Abstract:
Background: World Health Organization(WHO) established indicators to measure quality and pattern of use of drugs especially in low resource settings. Utilization of antibiotics among children in developing countries has not been fully studied.
Objectives: To evaluate the quality and pattern of use of antibiotics among children in a Nigerian referral hospital and to assess prescription quality compliance with WHO prescribing indicators.
Methods: Folders and prescriptions of children from 2010 to 2011 in Enugu State University of Technology Teaching Hospital were randomly sampled. Prescriptions with antibiotics or at least an infection were sorted, coded and entered into the SPSS version 16 for stasitical analysis. Descriptive and inferential analyses (prediction using logistic regression) were conducted using patients’ demographic data, prescribed drugs and their cost.

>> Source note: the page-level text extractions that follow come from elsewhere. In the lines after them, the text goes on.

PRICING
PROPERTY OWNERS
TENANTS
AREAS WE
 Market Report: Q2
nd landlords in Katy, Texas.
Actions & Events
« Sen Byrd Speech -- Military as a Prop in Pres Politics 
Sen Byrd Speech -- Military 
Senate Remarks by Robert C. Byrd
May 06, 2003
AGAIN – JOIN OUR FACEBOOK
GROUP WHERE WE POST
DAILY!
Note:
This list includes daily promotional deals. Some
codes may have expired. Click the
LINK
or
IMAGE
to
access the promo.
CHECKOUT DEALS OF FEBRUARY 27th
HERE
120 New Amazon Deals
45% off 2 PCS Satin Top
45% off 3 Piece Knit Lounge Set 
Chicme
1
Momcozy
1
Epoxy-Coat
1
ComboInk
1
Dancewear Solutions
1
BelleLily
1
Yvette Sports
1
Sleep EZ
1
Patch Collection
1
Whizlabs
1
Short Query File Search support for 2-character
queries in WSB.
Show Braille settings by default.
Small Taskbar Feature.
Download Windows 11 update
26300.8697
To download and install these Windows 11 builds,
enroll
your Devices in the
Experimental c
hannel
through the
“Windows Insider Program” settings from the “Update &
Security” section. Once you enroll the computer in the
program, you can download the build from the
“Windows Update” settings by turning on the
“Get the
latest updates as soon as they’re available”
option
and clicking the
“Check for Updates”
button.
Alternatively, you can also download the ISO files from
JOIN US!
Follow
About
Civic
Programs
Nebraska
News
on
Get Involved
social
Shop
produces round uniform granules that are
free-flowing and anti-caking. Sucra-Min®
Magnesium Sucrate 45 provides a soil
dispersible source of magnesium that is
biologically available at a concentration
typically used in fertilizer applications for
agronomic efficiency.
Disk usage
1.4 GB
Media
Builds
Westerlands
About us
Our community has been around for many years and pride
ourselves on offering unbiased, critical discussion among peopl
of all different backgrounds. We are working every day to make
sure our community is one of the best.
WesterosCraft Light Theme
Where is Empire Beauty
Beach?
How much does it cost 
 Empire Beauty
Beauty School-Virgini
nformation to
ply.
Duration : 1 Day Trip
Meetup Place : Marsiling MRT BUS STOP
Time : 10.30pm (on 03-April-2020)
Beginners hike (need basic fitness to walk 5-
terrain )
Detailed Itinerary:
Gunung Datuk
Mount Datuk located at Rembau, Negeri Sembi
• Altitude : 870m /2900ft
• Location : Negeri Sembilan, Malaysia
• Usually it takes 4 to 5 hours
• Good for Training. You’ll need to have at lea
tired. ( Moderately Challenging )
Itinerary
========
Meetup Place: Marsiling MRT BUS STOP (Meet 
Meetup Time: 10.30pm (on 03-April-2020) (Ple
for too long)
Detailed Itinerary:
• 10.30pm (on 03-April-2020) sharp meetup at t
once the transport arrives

Results: Cephalosporins were the most prescribed antibiotics and the mean (SD) number of antibiotics per prescription visit was 1.21(0.44) with nearly 45% of the children receiving antibiotics as injections. Only 27% of the drugs were prescribed as generics and only about 58.3% were listed on the essential drugs list. Broad spectrum antibiotics were mostly prescribed (50.4%), as they increased from 2010 to 2011 specifically driven by factors such as higher cost of the antibiotic (p<0.001), high cost of other drugs (p<0.001), not being listed on the EDL (P<0.001) and being an injection (p<0.001). Cost/DDD showed cephalosporins as the most costly antibiotic compared to other antibiotics with ten antibiotics making up the DU90%.
Conclusion: Utilization of antibiotics in this hospital was not excessive but not in compliance with WHO guidelines. The use trend analysis of broad spectrum agents was on the increase over the years under study and should be handled with caution so as to preserve the therapeutic life of these antibiotics.